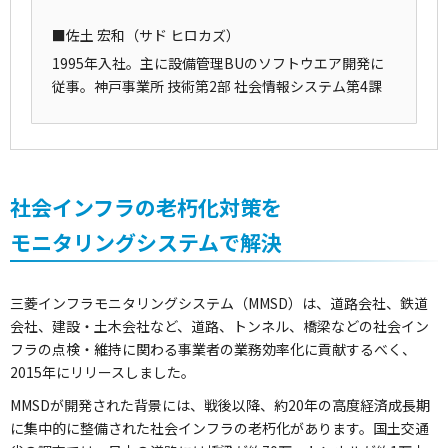
■佐土 宏和（サド ヒロカズ）
1995年入社。主に設備管理BUのソフトウエア開発に
従事。神戸事業所 技術第2部 社会情報システム第4課
社会インフラの老朽化対策を
モニタリングシステムで解決
三菱インフラモニタリングシステム（MMSD）は、道路会社、鉄道
会社、建設・土木会社など、道路、トンネル、橋梁などの社会イン
フラの点検・維持に関わる事業者の業務効率化に貢献するべく、
2015年にリリースしました。
MMSDが開発された背景には、戦後以降、約20年の高度経済成長期
に集中的に整備された社会インフラの老朽化があります。国土交通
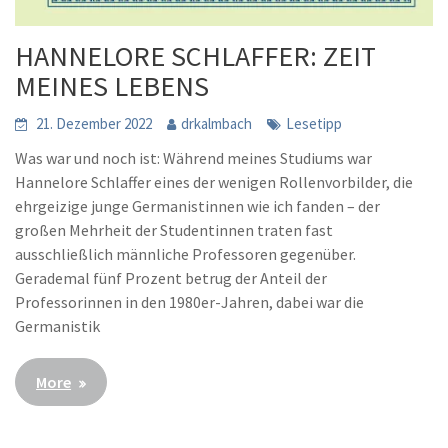
HANNELORE SCHLAFFER: ZEIT
MEINES LEBENS
21. Dezember 2022
drkalmbach
Lesetipp
Was war und noch ist: Während meines Studiums war
Hannelore Schlaffer eines der wenigen Rollenvorbilder, die
ehrgeizige junge Germanistinnen wie ich fanden – der
großen Mehrheit der Studentinnen traten fast
ausschließlich männliche Professoren gegenüber.
Gerademal fünf Prozent betrug der Anteil der
Professorinnen in den 1980er-Jahren, dabei war die
Germanistik
More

--------------------

* **Your instructions**: Print the line with "Professorinnen in den" and every line after it in the entries above, exactly as written. Leave out all other lines.

* **Response area**:
Professorinnen in den 1980er-Jahren, dabei war die
Germanistik
More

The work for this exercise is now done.